Ida whirled around. She was upset that the three families had left, and especially sorry about Stina Krause, whom she considered to be a kind of friend. What was more, she still had Elsbeth’s complaints on her mind. Perhaps she would regret opening her mouth afterward—Ottfried increasingly rebuked her if she spoke her mind and didn’t refrain from punishing her physically either. He took out his stress and worries about the settlement on his wife. But now, she couldn’t restrain herself.
“We aren’t lacking endurance and faith! We’re lacking clothing, household supplies, and food!” she declared, and turned to the missionary. Perhaps the pastors would be more understanding. “We’ve been living for over half a year in makeshift huts, we cook over open fires, and sometimes we share a cooking pot among three families. We’re forced to deal with an infestation of rats. The children are constantly ill, and we work away our days in the fields and gardens. Is it any wonder if some have had enough, especially when there are ‘setbacks’?”
She couldn’t say the word “setback” without sarcasm. Ottfried would doubtlessly make her regret that later. But Pastor Wohlers, a large bald man with gentle, watery blue eyes below thick, pale brows, listened attentively. And to Ida’s surprise, Frau Brandmann nodded as well.
“Yes. She’s right,” she said. “The young women weren’t very farsighted; they brought
almost nothing from home. Now we are often missing the most basic of items. And they are corrupting the men with their complaints about life here. They desperately need something to distract them. The cows are already a good start. But we should also buy sheep, goats, and pigs.”
“There aren’t any,” the pastor said regretfully.
“Perhaps there are at least some cats and dogs that would be able to do something about the rats,” Ida said. “And there are plenty of household goods; the Partridges’ shop is full of them.”

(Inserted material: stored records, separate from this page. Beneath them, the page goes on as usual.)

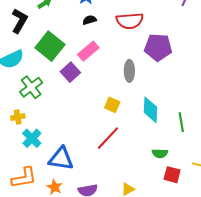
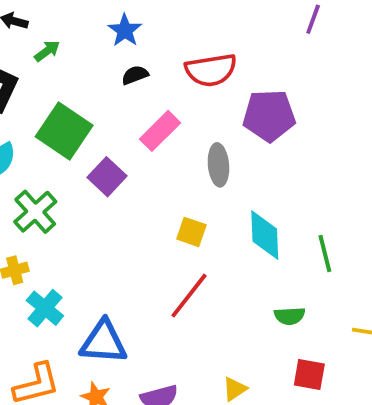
pink rectangle: (88, 51) -> (160, 131), moved
red square: (172, 175) -> (309, 375), moved

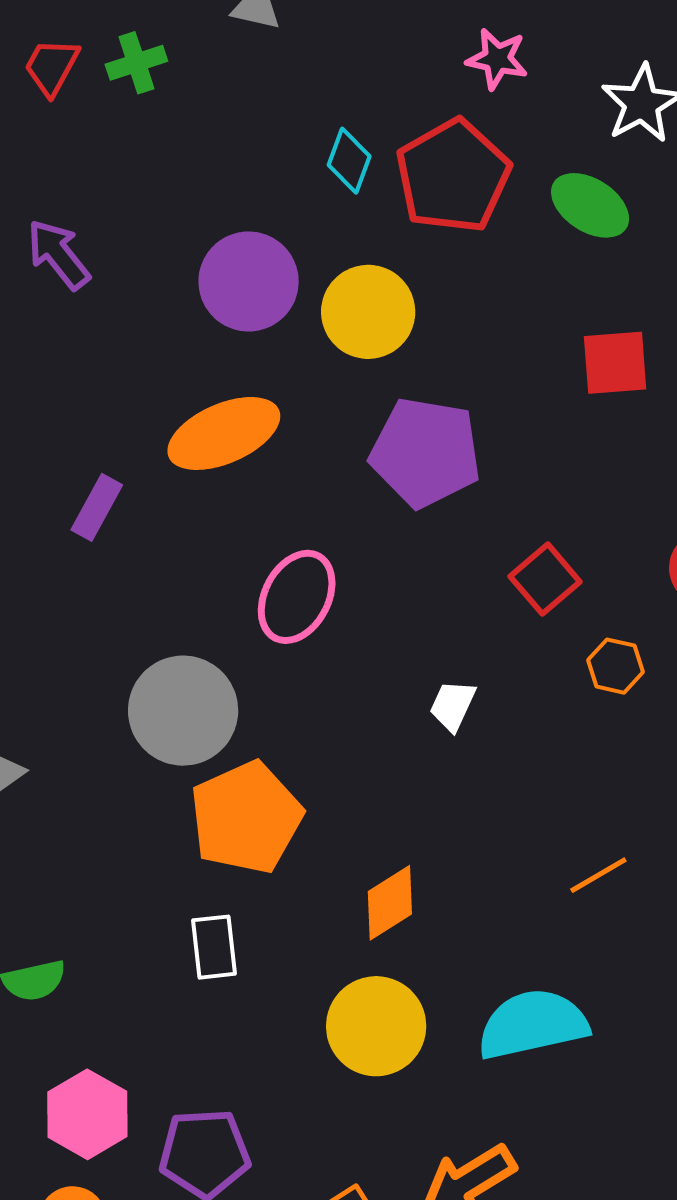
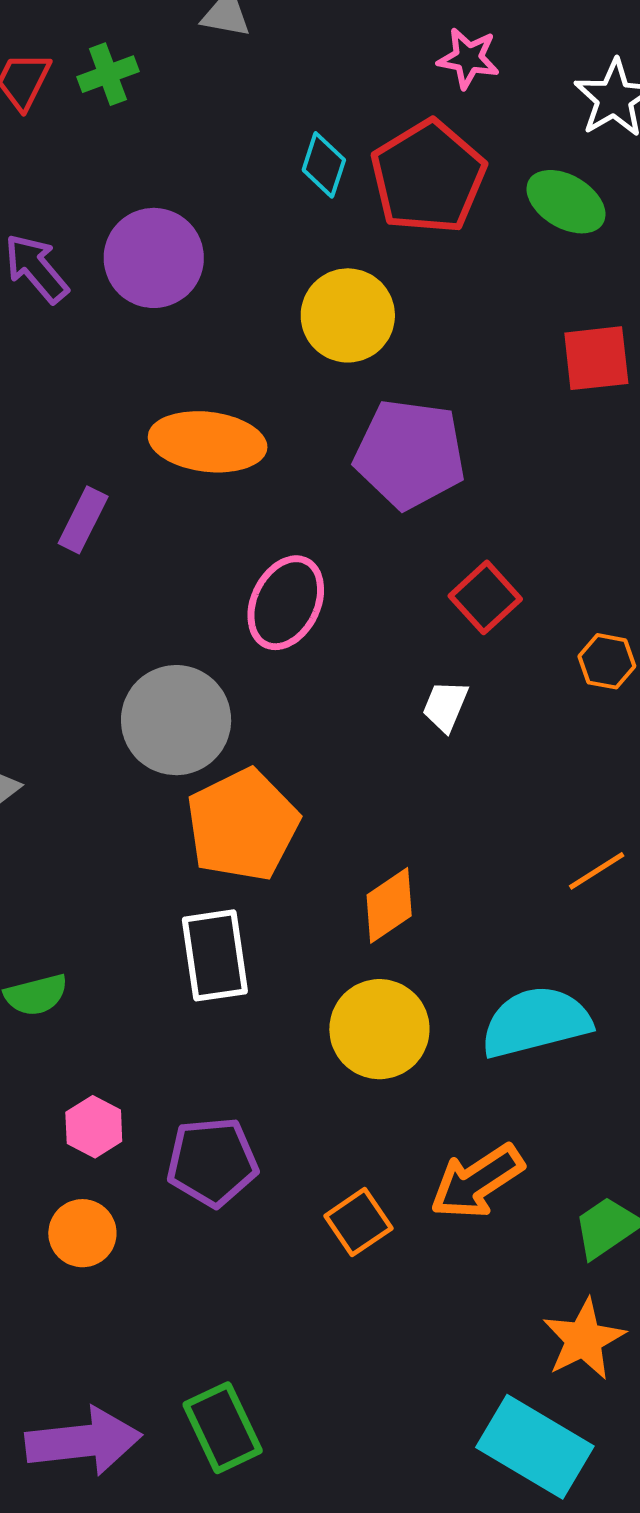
purple circle: (249, 281) -> (154, 258), moved
orange ellipse: (224, 433) -> (208, 442), turned 32
red square: (545, 579) -> (485, 597), moved
white rectangle: (214, 947) -> (215, 955), size x1.4
pink hexagon: (87, 1114) -> (94, 1127), size x0.7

The pastor nodded and raised a hand as though in benediction. “We’ll certainly consider that,” he said gently. “It’s not right for the women to corrupt the men with their nagging, but it’s also not right that they don’t have the tools they need to perform the tasks expected of them. Miss Ida, would you like to accompany your husband on his next trip to Nelson? The community would supply you with funds, and the women can make a list of what they want. Within reason, of course. You are welcome to purchase as many of the things as you can, depending on the financial possibilities. That should raise the spirits of Eve’s daughters, should it not?”
Ida could barely comprehend what had happened. She hadn’t reckoned with ever being allowed to leave Sankt Pauli Village in the foreseeable future. Now, just a week later, on a sunny day in March, she found herself aboard a passenger boat again. Ottfried stood next to her, his chest swelled with pride for the important task the community had entrusted him with. He had been given the responsibility of not only picking up the cows but also purchasing a team of draft horses and a wagon. Ida carried a long list compiled by all the women of the village after days of excited negotiations about what was really necessary, what could be afforded, and what might bring a little shine into the monotony of their days.